What if I want to spell Denmark how the people from there spell it? (Danmark)


----------



## Johannes91 (Jun 5, 2009)

ThatGuy said:


> What if I want to spell Denmark how the people from there spell it? (Danmark)


The spelling doesn't depend on where the speaker is from, but on what language he's using. It's Danmark is Danish and Denmark is English, just like Suomi vs. Finland.

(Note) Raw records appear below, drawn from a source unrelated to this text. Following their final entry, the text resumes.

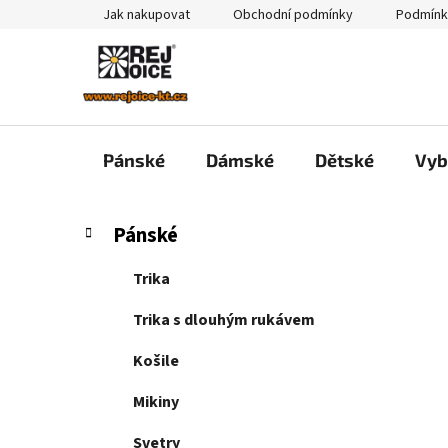
Přejít
Jak nakupovat
Obchodní podmínky
Podmínk
na
obsah
Pánské
Dámské
Dětské
Vyb
P
K
Přeskočit
Pánské
a
kategorie
o
t
s
Trika
e
t
g
Trika s dlouhým rukávem
r
o
a
r
Košile
i
n
e
Mikiny
n
í
Svetry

And this trick obviously isn't meant to work in other languages than English.


----------



## cmhardw (Jun 5, 2009)

endless_akatsuki said:


> Here's one that my friend thought of.
> 
> 1.	Pick a number between 0 and 36.





Spoiler



Again, I want to know your trick here. My number from 0-36 is u.

1) u
2) This determines divisibility by 3. Also, taking this answer (mod 3) will tell me the remainder when dividing my original number by 3. The smallest answer I could have here is 0 and the largest is 11.
3) My answer is in the range of 8-19 at this point.
4) multiplying by 7 gives me the possibility of having 56, 63, 70, 77, 84, 91, 98, 105, 112, 119, 126, 133 at this step.
5) This is a divisibility test for the number 7. The result of doing this will give me a multiple of 7 at the end of this step, since my number is clearly already divisible by 7. Possible answers at the end of this step are: -7, 0, 7
6) Possible answers at the end of this step are 0, 49
7) I end up with 8 at the end of this step regardless of my original choice of number.
8) 8->H and all choices give H.
9) Hawaii is the only state that starts with H. Everyone has picked this by this step.
10) Honolulu -> u -> Utah (it's the only "U" state).
11) Salt Lake City -> Y -> 25
12) 5

I have to say I like how you use a divisibility test for the number 7 in your trick after multiplying by 7. I figure most people wouldn't know that trick and would not pick up on that.



Chris


----------